It was Québecois actor and filmmaker Claude Jutra who, impressed with Alassane’s inventiveness, helped him obtain a bursary to work as an intern at the Office national du Film in Montreal, where Norman McLaren taught animation at the time. In the course of the nine months that Alassane spent there in 1965, he realised his first animation film, La Mort de Gandji – the first of its kind ever to be made by an African filmmaker. Set at the court of the king of toads, swarming with sycophantic courtiers, La Mort de Gandji inaugurates a narrative personnel and universe that would accompany Alassane for years to come.
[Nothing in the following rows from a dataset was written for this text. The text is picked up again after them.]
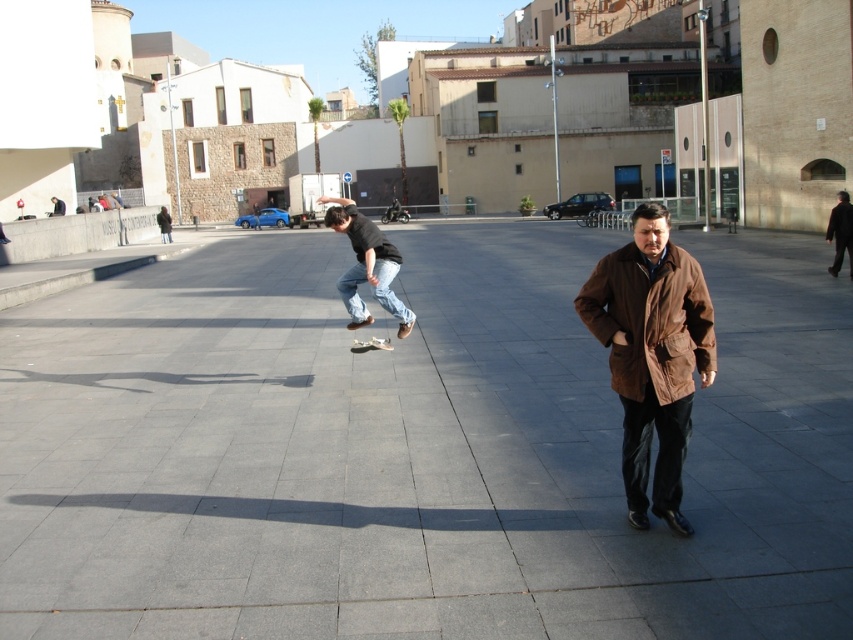 Question: Which object is the farthest from the dark brown leather jacket at right?

Choices:
 (A) brown leather coat at right
 (B) denim jeans at center
 (C) wooden smooth skateboard at center
 (D) gray concrete pavement at center

Answer: (A)

Question: Does gray concrete pavement at center have a larger size compared to wooden smooth skateboard at center?

Choices:
 (A) no
 (B) yes

Answer: (B)

Question: Which point is farther from the camera taking this photo?

Choices:
 (A) (593, 310)
 (B) (358, 352)
 (C) (838, 211)

Answer: (C)

Question: Which of the following is the closest to the observer?

Choices:
 (A) gray concrete pavement at center
 (B) wooden smooth skateboard at center
 (C) denim jeans at center
 (D) brown leather coat at right

Answer: (A)

Question: Can you confirm if brown leather coat at right is thinner than dark brown leather jacket at right?

Choices:
 (A) yes
 (B) no

Answer: (A)

Question: Can you confirm if brown leather coat at right is thinner than wooden smooth skateboard at center?

Choices:
 (A) no
 (B) yes

Answer: (B)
His second animated film, Bon voyage, Sim (1966), made the following year in a dingy hotel room in Pigalle,[16] recasts the toad monarchy as a newly minted toad republic, and the toad king as its president, who goes by the name of Sim. This animated short dissects the heavily mediated event of the pan-African state visit in order to poke serious fun at the post-independence political establishment – here rendered as a cabal of pompous amphibians – and its ritualised mise-en-scène; a satirical indictment not only of the state apparatus itself but also and especially of its capacity, in collusion with state-funded cinema and television, to project moving images of sovereign authority.
Epitomising the growing geopolitical ambitions of African nations, the state visit is an audiovisual genre with which Alassane and his contemporaries would have been well-acquainted. On newsreels produced by film and television crews, such as Voyage officiel du président Maga au Gabon (1972) by Beninois filmmaker Pascal Abikanlou, it was one of the most-documented political events in post-independence West Africa. Abiding by a strict protocol, the state visit dramatised the new rulers as sovereign agents on a mobile stage: an immediately recognisable trope in the service of representing emerging post-colonial polities for themselves and, at one and the same time, in relation to others, usually in a celebratory or even propagandistic mode. Critics of African cinema at the time showed great concern over the preponderance of this type of official image production – what Kodjo calls “state visit cinema”[17] (1979, p. 112) – to the detriment of other forms of filmmaking. Alassane was not alone in mounting a critique of state visit cinema; his compatriot and IRSH fellow Inoussa Ousseini Sountalma devoted an ethnographic short, Wasan Kara (1980), to the parodistic re-enactment, including self-made uniforms and a faux car cavalcade, of the Nigerian president’s visit to Niger as part of an annual harvest celebration: a subversive popular appropriation of statist ritual entertainment.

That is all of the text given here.